The Portuguese government regulations state that individuals should keep a minimum of two metres away from others. Of course, this is impossible in a crowded supermarket. The supermarkets do their best, bless 'em. Lines of red and green adhesive tape are bestrewn over the floor, the green marking the routes shoppers must follow and the red marks the stopping points which are inserted to maintain a (supposedly) safe distance between customers and between customers and staff. The same precautions are found in pharmacies.
On top of this they regulate the number in the shop. Entrances are supervised by blokes wearing surgical masks. Customers meekly line up outside, keeping the officially imposed social distancing gap of 2 metres. Punters are beckoned in on the 'One out - One in' principle.

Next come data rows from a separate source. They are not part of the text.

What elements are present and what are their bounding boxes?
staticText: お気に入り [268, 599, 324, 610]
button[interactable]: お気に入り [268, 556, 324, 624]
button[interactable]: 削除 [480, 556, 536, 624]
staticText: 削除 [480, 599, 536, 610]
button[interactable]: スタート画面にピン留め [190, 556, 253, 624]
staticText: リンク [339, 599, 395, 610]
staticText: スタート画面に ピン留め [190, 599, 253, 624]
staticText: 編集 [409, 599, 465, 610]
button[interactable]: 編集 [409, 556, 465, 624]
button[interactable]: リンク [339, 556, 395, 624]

Despite these precautions, we still get nervous. Viruses in general, and this one in particular, are tenacious little bastards and sneaky with it. Covid 19 can last up to 72 hours outside a host and you need a scanning electron microscope to even see the little sods. Just to top things off, it appears to be transmissible for two or so days before symptoms manifest themselves, which is an evolutionary master stroke for the virus and a pain in the arse for epidemiologists. As a result, our trips to the supermarket are carried out in a state of swivel-eyed paranoia that is normally associated with members of the green-ink brigade who insist on sitting next to me on the bus and proceed to explain, in full tedious detail, how they line their hats with aluminium foil to prevent their being mind-controlled by the CIA.

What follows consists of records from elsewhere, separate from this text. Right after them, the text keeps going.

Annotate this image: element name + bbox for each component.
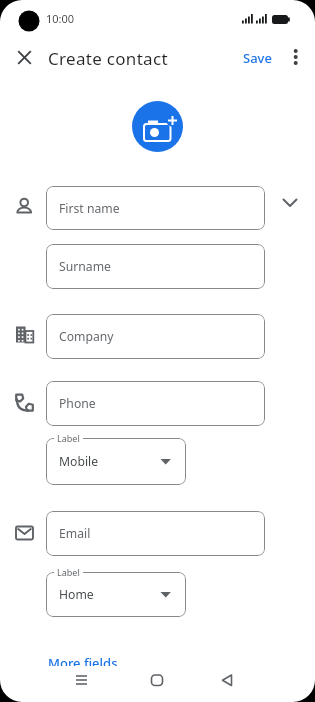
staticText: Company <box>59 328 114 345</box>
button[interactable]: Home <box>46 572 186 617</box>
staticText: Save <box>243 49 272 67</box>
staticText: Label <box>57 432 80 444</box>
staticText: First name <box>59 200 120 217</box>
staticText: Mobile <box>59 453 99 470</box>
button[interactable]: Company <box>46 314 265 359</box>
staticText: Home <box>59 586 94 603</box>
button[interactable] <box>211 666 243 702</box>
button[interactable] <box>141 666 173 702</box>
button[interactable]: Email <box>46 511 265 556</box>
button[interactable]: Surname <box>46 244 265 289</box>
button[interactable]: First name <box>46 186 265 230</box>
button[interactable] <box>13 46 36 69</box>
button[interactable]: Phone <box>46 381 265 426</box>
button[interactable] <box>66 666 98 702</box>
button[interactable]: Save <box>236 46 278 70</box>
staticText: Phone <box>59 395 96 412</box>
button[interactable] <box>278 191 302 215</box>
staticText: 10:00 <box>46 11 75 26</box>
staticText: Surname <box>59 258 111 275</box>
staticText: Label <box>57 566 80 578</box>
button[interactable] <box>132 101 183 152</box>
button[interactable] <box>284 45 308 69</box>
button[interactable]: Mobile <box>46 438 186 485</box>
staticText: Create contact <box>48 47 168 70</box>
staticText: Email <box>59 525 91 542</box>
button[interactable]: More fields <box>48 654 118 672</box>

On our part, this paranoia is not without justification. I agree with Jean-Paul Sartre, Hell is other people. Here are we, a couple of average Joes, doing our best not to die a drawn out and agonising death when along come other bloody people. Yup, other bloody people, with their blank eyed, slack-jawed bovine expressions and their arrogant egocentrism. Where do these bastards come from? Are they on day-release from St Winifred's home for the terminally hard of thinking? How difficult can it be to keep two metres away from other people? Now, I accept that this could pose a bit of a problem within the confines of a crowded underground or bus, but we're talking about a whole supermarket here. What's more, a whole supermarket with no more than about ten people allowed in at any one time.
In theory, it should be a piece of cake doing shopping while maintaining the recommended two metre separation. All you have to do is watch out for others. If someone is where you want to be, hold back or go to a different aisle and come back to it later.
In practice, other bloody people do the opposite. Either that or I've suddenly developed some strange form of animal magnetism that inexplicably attracts the gormless and the Godforsaken like moths round a candle. They cluster round, breathing their foetid air all over me and cranking up the paranoia to level 10. It is impossible to tell which of them are carrying hidden assassins and which are just inflicting their appalling halitosis on me.
In my panic I completely depersonalise them. They are no longer sentient beings to me. They are a bunch of unguided missiles, intent only on randomly delivering their lethal payload of infective droplets over as large an area as possible with me in the centre. This depersonalisation justifies retaliation. It enables me to entertain dark fantasies in which I savour the look on their faces at the checkout as they try to explain the eight packs of Trojan Ultra Ribbed Ecstasy condoms along with five tubes of KY jelly, a large family pack of Anusol and an economy pack of adult incontinence pads all of which I had secreted in their trolley when they left it blocking the aisle while they went back for something they'd forgotten.
Well, I can dream.
It's not all doom and gloom on the vulnerability front, though. If we're not actively dying or cluttering up an ITU bed, then being classified as vulnerable has its benefits. You get priority seats on the bus. You have priority in pharmacies and are expected to jump the queue.
So that makes up for coming second on the ventilator stakes.